Kanae Yamamoto.. Japonya Üst Meclis'inde senatör olan ve Türk turizmini geliştirmek, Japonya'ya döndüğünde, "Türkiye'de terör yok. Bu yaz Türkiye'ye gidin" demek için gelen Yamamoto ile Türkiye ve Türk insanını konuştuk. İşte Japonya'daki üç partili koalisyonun ikinci büyük ortağı olan Komeito Partisi Senatörü Kanae Yamamoto'nun Türkiye sevdası..
* Türkiye'de kaç yıl yaşadınız?
1996 yılında Japonya Dışişleri Bakanlığı tarafından Türkçe öğrenmem için Türkiye'ye gönderildim. İki yıl Türkiye'de kaldım. Önce Boğaziçi Üniversitesi'nin yurdunda kaldım ve orada sekiz aylık bir dil eğitimi aldım. Ardından İstanbul Üniversitesi İktisat Fakültesi Uluslararası İlişkiler Bölümü'nde master eğitimine başladım. Yurt hayatımın yanısıra Gümüşsuyu'nda, Cihangir'de ve Harem'de öğrenci hayatı yaşadım.
* Sizi en çok ne etkiledi?
Türkiye'de öğrenci olarak yaşadım ve çoğunlukla dolmuşla seyahat ettim. İstanbul'da aklımı başımdan alan ve bana bütün dertlerimi unutturan şey dolmuşla Taksim'den Beşiktaş'a giderken İnönü Stadyumu'nun arkasından görülen deniz manzarası.. O manzarayı hayatım boyunca unutmam, unutamam. Beni canlandıran bir manzaradır.
* Türk ve Japon kültürü yakın mı?
Ben Türkiye'den sonra Kazakistan'a gittim. Türkiye'den Japonya'ya kadar 'İpekyolu' güzergahındaki tüm ülkeleri bu değerlendirmenin içine koyduğumuzda iki kültürün yakınlığı ortaya çıkıyor zaten. Her iki ülke de Ural-Altay dil grubunda yer alıyor ve gramerlerimiz benzer. Yine Anadolu'da yerde yemek yemek ya da yerde yatmak bizim kültürümüzde yer alan ögeler.

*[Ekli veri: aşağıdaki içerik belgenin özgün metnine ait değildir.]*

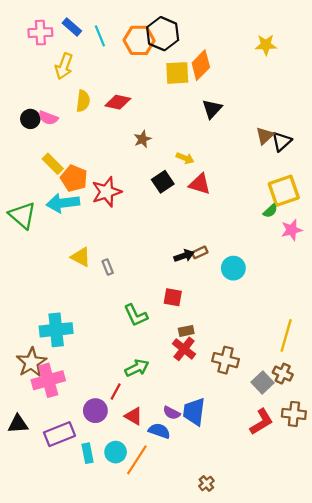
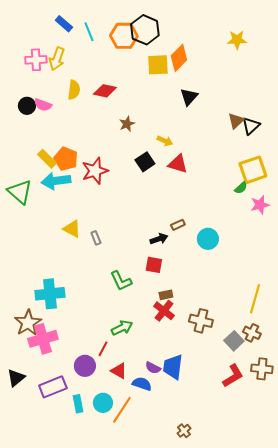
pink cross: (40, 33) -> (36, 60), moved
yellow rectangle: (53, 164) -> (47, 159), moved
black arrow: (184, 256) -> (159, 239), moved
black triangle: (18, 424) -> (16, 378), turned -36

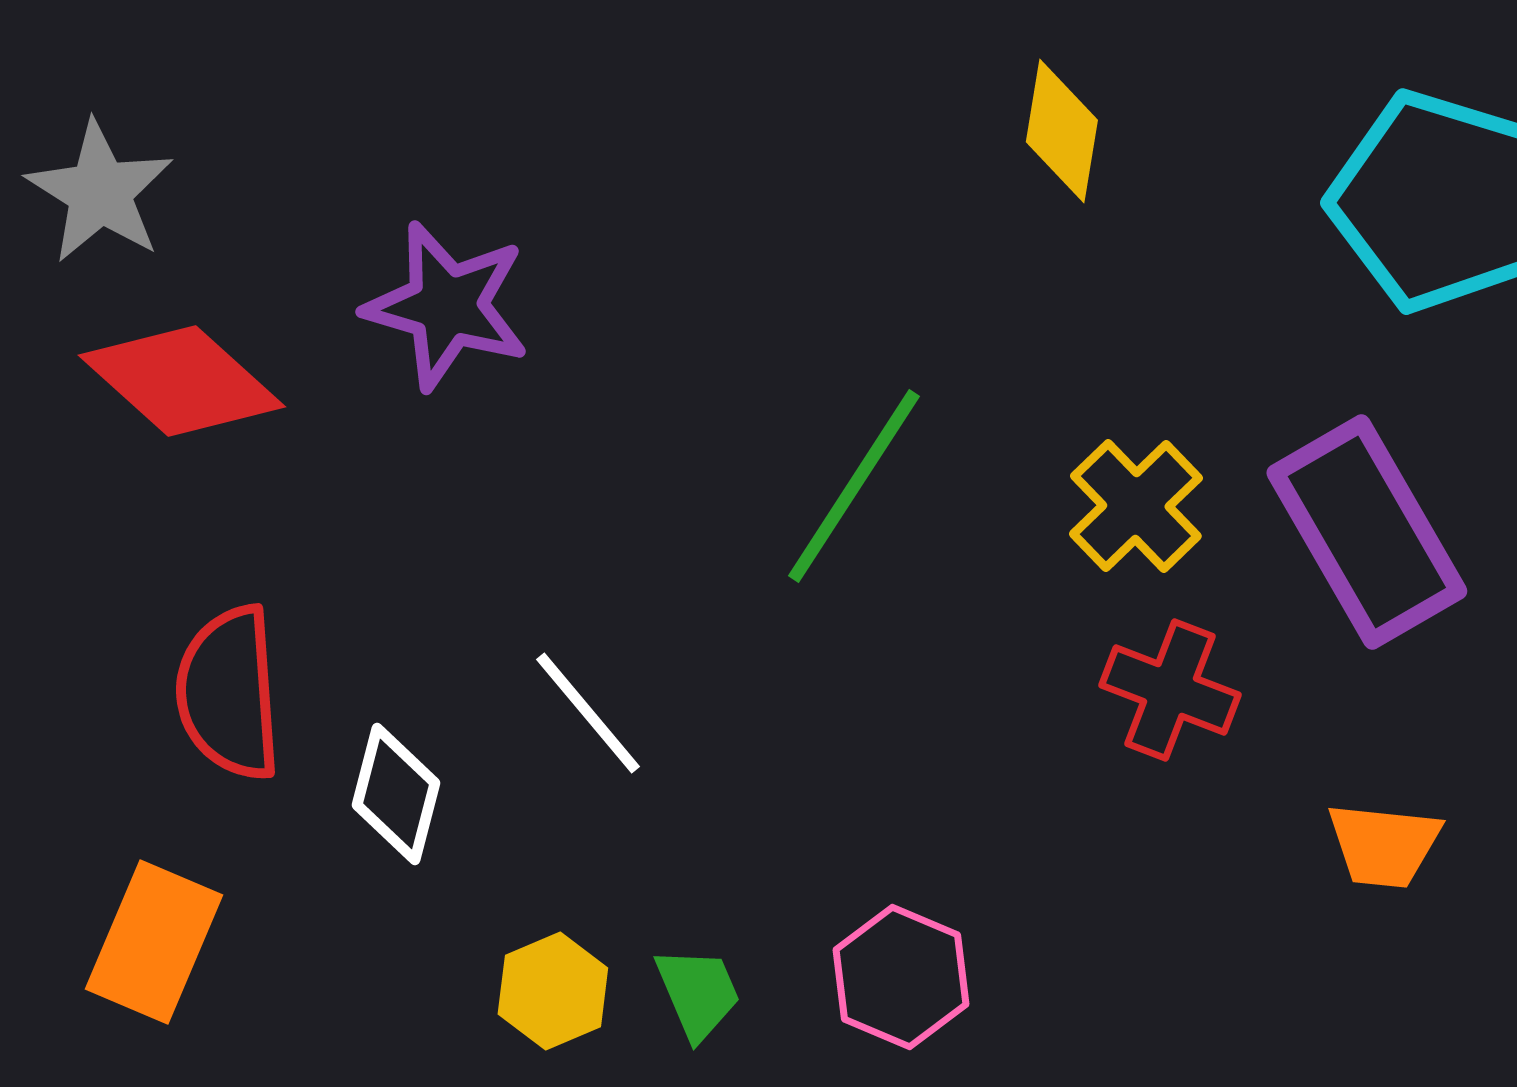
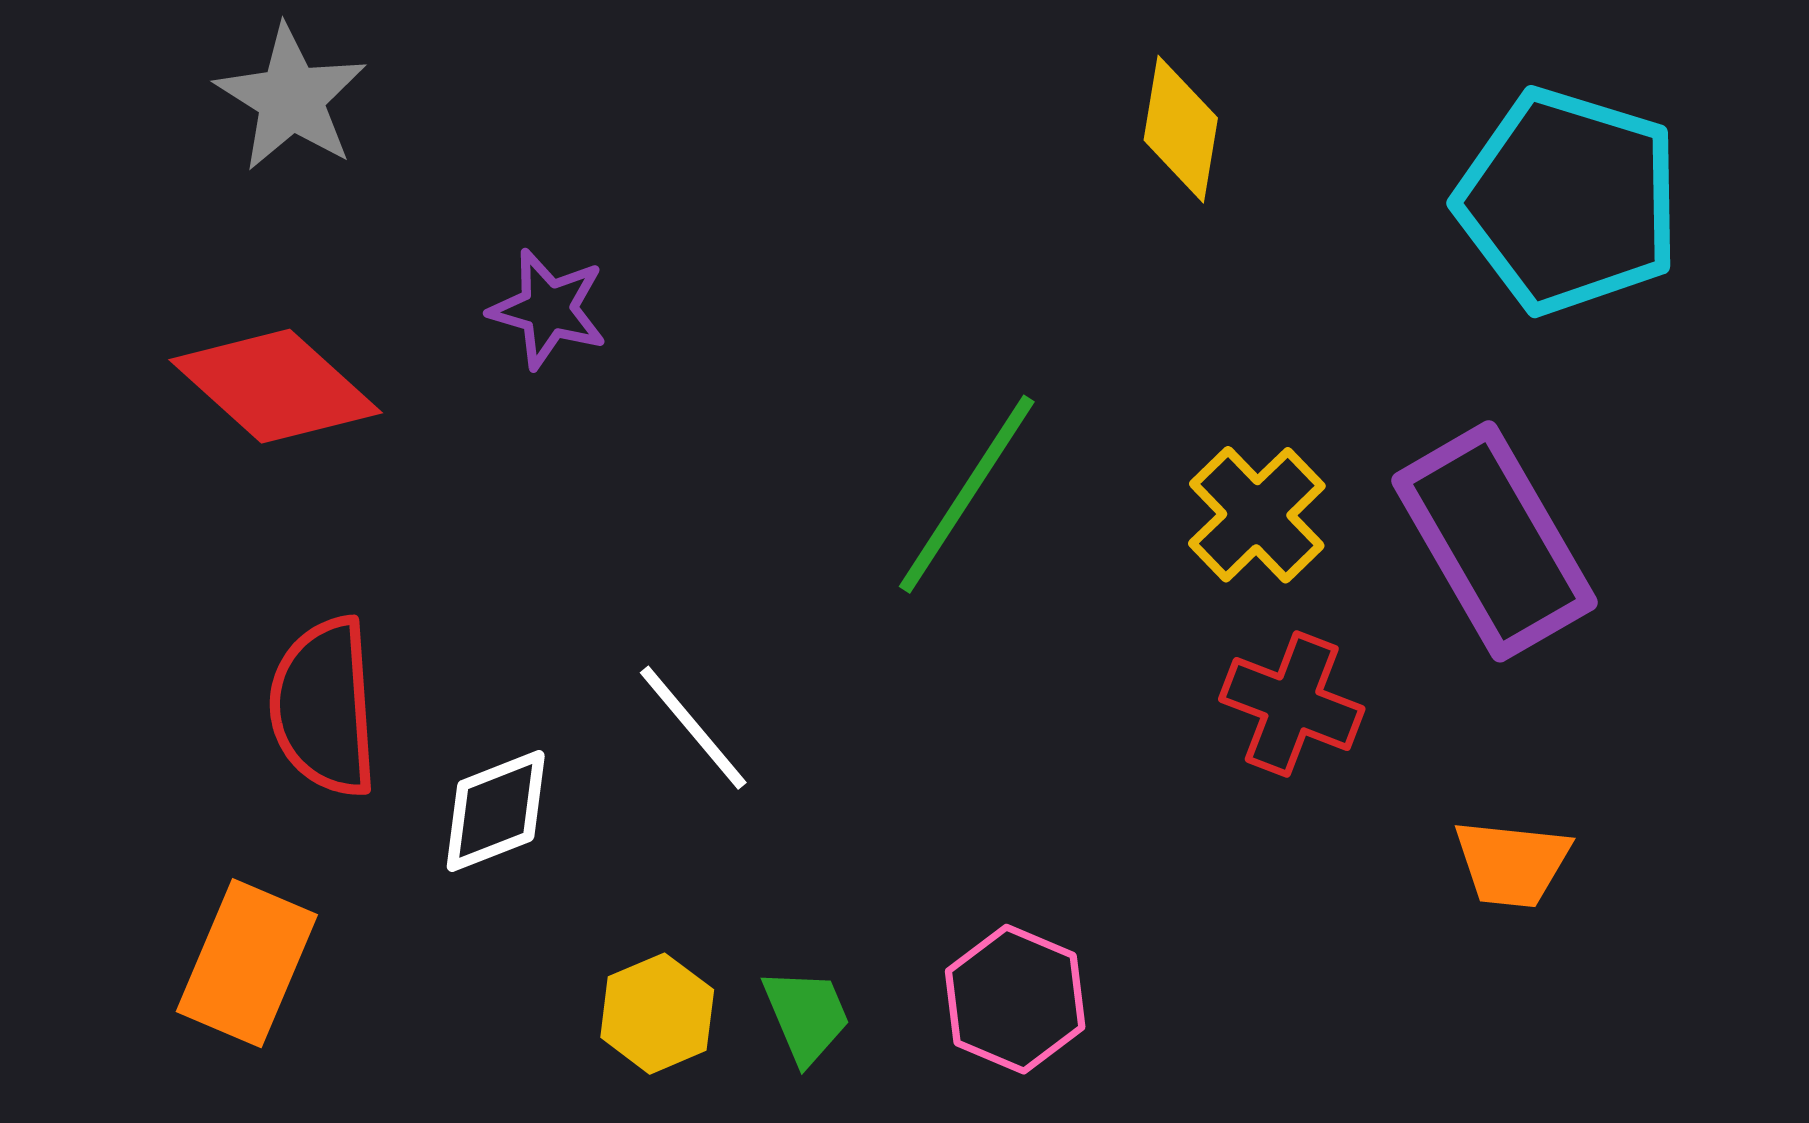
gray star: (100, 192) -> (291, 98), moved
purple star: (447, 306) -> (548, 309), size x0.7
white diamond: (396, 794) -> (496, 811), turned 54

* Türkiye'de nereleri gördünüz?
İstanbul'un dışında Adana, Hatay, İskenderun, Trabzon ve pekçok yere gittim. İnanmayacaksınız Hatay'a künefe yemeye gittim. Karadeniz, Ege ve Akdeniz Bölgeleri'ni gördüm diyebilirim. Doğu ve Güneydoğu dışında Türkiye'nin birçok yerini gördüm.
* Hiç yabancılık çekmediniz mi?
Türkiye'ye geldiğim ilk zamanlar da beni gören hemen 'Çang! Çing! Çong!' diyordu. Başlangıçta çok garipsedim ama sonra 'Bana karşı ilgilerine ancak bildikleri bu sözcüklerle gösteriyorlar' diye düşündüm. Sonra yine yanımdan geçenlerin 'Bruce Lee, Jackie Chan' gibi isimler söylediklerini duydum. Bunu siz kötü şeyler düşünerek söylemiyorsunuz. Samimi bulduğunuz için söylüyorsunuz.
* Türkiye'de sizi en çok üzen ne oldu?
Geldiğimin birinci haftasında evimin soyulması oldu. Evin kapısında üç kilit vardı ama hırsız üç kilidide açmayı başarmış. Anne ve anneannemin 'senatör olduğunda takarsın' diye verdikleri bütün takılar gitti. Karakola gittim. Önce polis inanmadı sonra derdimi elimdeki sözlükle anlatmaya çalıştım. Çok zorlandım. Japonya'da biraz Türkçe öğrenmiştim ama yeterli değildi. Binbir güçlükle şikayet dilekçesinde bulundum ama bir sonuç çıkmadı. Bu tür olaylar her yerde olabilir ama o takıların manevi değeri çok yüksekti.